167K people exposed in Sweden Coop data leak


Ransomware gang Cactus says it has released data belonging to 167,000 people connected to Swedish grocery chain Coop after apparently failing to reach an agreement. The company has admitted to being breached in a cyberattack, but insists that it never received a demand for payment.

Ransomware gang Cactus took credit for last month’s attack and has not been idle with the stolen data – an update on its dedicated leaks website dated January 18th says that it has released the entire haul of 257GB.

ADVERTISEMENT

Such tactics are commonplace among ransomware criminal outfits, which aim to leverage target organizations by making good on threats to share compromising data in the hope of compelling them to pay a demanded fee.

In this case, it would appear that Cactus has simply decided to cut its losses and shore up its reputation by releasing the data. The original cyberattack dates back to before Christmas, while the post in which the threat group claims to have dumped the data is dated January 18th.

However, other observers who reached out to Cybernews say the group originally disclosed the data dump four days earlier.

This only adds to the confusion surrounding a cybercrime story that has taken a curious turn: Coop appears to have told local media that it never received a demand for ransom payment – unusual in such cases.

“No demands have been received, we have not perceived any such either,” said a spokesperson. “We have never planned to pay anything that finances criminal activity either.”

For its part, Cactus claims to have “100% disclosed” the data, suggesting that the entire trove has been released into the wild.

According to local media in Sweden, the exposed data includes Social Security numbers, physical addresses, emails, and phone numbers.

The 167,000 people exposed in the attack are thought to include customers, employees, and union members – Coop, which operates some 800 stores in Sweden, is founded on principles of collective public ownership.

ADVERTISEMENT

Coop said the attack took place on December 22nd, affecting card payments as well as undermining its core computer network, which also compromised its email and telephone connections.

Cyber watchdog Falcon Feedsio confirmed a week later that Coop had been a victim of Cactus, along with Bell Group in the UK and Tridon Australia.

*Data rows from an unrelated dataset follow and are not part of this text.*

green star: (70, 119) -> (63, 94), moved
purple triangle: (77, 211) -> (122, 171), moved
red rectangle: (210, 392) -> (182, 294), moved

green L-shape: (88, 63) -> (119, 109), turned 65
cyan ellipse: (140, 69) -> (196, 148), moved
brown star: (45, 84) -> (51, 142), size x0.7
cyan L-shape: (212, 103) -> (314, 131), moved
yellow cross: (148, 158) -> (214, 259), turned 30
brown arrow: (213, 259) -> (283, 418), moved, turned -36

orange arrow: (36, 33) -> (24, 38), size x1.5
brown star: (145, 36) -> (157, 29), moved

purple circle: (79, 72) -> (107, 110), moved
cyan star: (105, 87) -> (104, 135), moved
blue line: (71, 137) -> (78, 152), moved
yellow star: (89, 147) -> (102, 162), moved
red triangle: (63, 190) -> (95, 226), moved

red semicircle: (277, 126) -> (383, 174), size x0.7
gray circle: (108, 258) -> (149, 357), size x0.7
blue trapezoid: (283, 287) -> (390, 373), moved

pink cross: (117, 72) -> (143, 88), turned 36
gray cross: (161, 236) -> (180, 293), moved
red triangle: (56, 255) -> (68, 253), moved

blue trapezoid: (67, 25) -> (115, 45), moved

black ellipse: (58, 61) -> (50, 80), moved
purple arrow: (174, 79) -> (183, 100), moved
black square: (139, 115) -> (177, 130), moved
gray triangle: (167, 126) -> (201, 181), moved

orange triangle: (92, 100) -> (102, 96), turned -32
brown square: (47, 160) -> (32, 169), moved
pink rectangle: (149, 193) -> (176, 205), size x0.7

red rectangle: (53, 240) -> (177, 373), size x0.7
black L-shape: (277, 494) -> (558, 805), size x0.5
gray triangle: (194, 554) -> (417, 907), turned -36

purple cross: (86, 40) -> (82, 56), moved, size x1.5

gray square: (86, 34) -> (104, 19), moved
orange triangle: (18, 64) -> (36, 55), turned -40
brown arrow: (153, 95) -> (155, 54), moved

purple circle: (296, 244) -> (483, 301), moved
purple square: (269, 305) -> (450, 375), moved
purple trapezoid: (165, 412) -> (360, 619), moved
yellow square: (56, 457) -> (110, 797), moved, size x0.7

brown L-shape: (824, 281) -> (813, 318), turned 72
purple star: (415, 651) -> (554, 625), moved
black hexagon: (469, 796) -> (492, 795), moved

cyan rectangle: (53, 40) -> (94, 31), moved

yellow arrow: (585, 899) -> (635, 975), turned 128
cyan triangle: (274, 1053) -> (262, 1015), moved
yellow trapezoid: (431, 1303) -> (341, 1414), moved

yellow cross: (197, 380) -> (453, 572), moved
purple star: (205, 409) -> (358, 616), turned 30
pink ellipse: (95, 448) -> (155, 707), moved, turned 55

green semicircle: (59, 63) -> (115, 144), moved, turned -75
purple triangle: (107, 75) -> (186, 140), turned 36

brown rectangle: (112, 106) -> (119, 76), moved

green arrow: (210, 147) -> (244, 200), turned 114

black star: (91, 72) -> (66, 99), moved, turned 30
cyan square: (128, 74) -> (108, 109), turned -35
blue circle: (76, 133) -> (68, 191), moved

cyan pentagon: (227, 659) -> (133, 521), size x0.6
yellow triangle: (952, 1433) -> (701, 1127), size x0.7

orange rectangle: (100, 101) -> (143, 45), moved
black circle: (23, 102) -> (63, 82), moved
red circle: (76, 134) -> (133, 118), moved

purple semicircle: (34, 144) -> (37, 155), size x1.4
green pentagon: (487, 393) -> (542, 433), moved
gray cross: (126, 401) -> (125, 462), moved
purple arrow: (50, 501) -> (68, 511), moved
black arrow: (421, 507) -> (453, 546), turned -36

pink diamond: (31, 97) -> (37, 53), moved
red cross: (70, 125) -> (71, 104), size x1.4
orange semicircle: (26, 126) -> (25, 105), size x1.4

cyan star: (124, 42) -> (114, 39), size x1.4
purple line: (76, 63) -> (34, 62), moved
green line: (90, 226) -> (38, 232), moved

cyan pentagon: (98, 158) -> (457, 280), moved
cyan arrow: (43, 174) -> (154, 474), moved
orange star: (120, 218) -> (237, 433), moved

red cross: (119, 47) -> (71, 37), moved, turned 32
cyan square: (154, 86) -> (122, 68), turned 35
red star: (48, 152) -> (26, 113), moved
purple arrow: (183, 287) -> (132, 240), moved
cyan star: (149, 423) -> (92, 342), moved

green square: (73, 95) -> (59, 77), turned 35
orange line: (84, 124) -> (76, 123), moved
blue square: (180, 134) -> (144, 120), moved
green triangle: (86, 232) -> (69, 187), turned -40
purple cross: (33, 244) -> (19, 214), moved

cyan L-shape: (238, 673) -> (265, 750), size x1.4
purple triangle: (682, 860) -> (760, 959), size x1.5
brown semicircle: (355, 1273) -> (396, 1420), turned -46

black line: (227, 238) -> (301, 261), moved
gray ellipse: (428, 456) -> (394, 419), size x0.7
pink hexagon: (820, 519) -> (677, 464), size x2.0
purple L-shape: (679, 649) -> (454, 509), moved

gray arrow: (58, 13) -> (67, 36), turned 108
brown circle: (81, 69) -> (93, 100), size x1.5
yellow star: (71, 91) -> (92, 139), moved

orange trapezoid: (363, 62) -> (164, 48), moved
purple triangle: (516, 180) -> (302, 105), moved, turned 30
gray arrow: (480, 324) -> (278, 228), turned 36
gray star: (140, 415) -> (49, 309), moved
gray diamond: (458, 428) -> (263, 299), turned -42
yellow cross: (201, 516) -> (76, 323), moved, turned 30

Coop insists it has seen no evidence to suggest the stolen data has been used – but that will be of little comfort to victims, given that such information can be traded down the line on dark web forums and might lie fallow for an extended period of time before being exploited by other criminals online.

Cybernews has reached out to Coop requesting clarification over the motive behind the cyberattack but has yet to receive a response.